MBB: 高效加强学习的示范基线 (MBB: Model-Based Baseline for Efficient Reinforcement Learning)

Model-free reinforcement learning (RL) is capable of learning control policies for high-dimensional, complex robotic tasks, but tends to be data-inefficient. Model-based RL tends to be more data-efficient but often suffers from learning a high-dimensional model that is good enough for policy improvement. This limits its use to learning simple models for restrictive domains. Optimal control generates solutions without collecting any data, assuming an accurate model of the system and environment is known, which is often true in many control theory applications. However, optimal control cannot be scaled to problems with a high-dimensional state space. In this paper, we propose a novel approach to alleviate data inefficiency of model-free RL in high-dimensional problems by warm-starting the learning process using a lower-dimensional model-based solution. Particularly, we initialize a baseline function for the high-dimensional RL problem via supervision from a lower-dimensional value function, which can be obtained by solving a lower-dimensional problem with a known, approximate model using "classical" techniques such as value iteration or optimal control. Therefore, our approach implicitly exploits the model priors from simplified problem space to facilitate the policy learning in high-dimensional RL tasks. We demonstrate our approach on two representative robotic learning tasks and observe significant improvement in policy performance and learning efficiency. We also evaluate our method empirically with a third task.

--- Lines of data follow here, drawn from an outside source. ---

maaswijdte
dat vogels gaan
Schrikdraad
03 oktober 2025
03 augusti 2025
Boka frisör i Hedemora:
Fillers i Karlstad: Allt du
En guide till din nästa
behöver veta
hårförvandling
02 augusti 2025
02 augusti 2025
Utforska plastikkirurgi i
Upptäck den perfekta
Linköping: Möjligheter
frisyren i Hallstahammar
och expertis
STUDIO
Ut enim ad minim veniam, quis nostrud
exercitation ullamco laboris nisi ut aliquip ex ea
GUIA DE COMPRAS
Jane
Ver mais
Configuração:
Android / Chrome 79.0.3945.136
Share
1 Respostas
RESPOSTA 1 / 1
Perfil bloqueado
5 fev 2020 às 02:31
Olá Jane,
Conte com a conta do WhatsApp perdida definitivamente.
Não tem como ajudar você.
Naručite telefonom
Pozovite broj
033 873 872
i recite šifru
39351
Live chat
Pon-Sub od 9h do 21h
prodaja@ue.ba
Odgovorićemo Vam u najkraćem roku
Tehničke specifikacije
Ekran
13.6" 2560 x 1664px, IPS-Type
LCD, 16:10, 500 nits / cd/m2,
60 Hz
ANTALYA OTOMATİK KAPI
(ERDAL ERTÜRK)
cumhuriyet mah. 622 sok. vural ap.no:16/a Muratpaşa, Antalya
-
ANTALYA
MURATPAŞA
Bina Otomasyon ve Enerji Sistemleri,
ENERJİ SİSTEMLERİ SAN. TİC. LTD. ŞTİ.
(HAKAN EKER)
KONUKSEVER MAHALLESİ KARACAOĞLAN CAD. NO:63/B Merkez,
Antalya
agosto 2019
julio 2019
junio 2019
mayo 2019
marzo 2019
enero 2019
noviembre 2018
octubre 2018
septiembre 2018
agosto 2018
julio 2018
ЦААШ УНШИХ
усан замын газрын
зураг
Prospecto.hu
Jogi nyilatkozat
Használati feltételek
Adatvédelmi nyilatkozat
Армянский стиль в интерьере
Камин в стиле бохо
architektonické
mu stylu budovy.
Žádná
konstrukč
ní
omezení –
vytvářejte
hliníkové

翻译：无模型强化学习(RL)能够学习高维、复杂的机器人任务的控制政策,但往往缺乏数据效率。基于模型的RL往往更具有数据效率,但往往会因为学习一种高维模式而受到影响,而这种模式对于政策改进来说足够好。这限制了它的使用,而只是学习用于限制性领域的简单模型。最佳控制产生一些不收集任何数据的解决方案,假设系统和环境的精确模型在许多控制理论应用中常有,但最佳控制不能扩大到高维状态空间的问题。然而,在本文中,我们提出一种新颖的方法,通过利用低维模式的模型启动学习过程,减轻高维问题中无模型RL效率的数据。特别是,我们通过从低维价值功能的监管,为高维RL问题建立基线功能,这可以通过使用“古典”技术(如增值或最佳控制)的已知、近维度模型来解决一个低维的问题。因此,我们的方法隐含地利用了模型,从简化的空间角度启动学习过程过程,并用高维标准的方法学习我们的高维政策任务。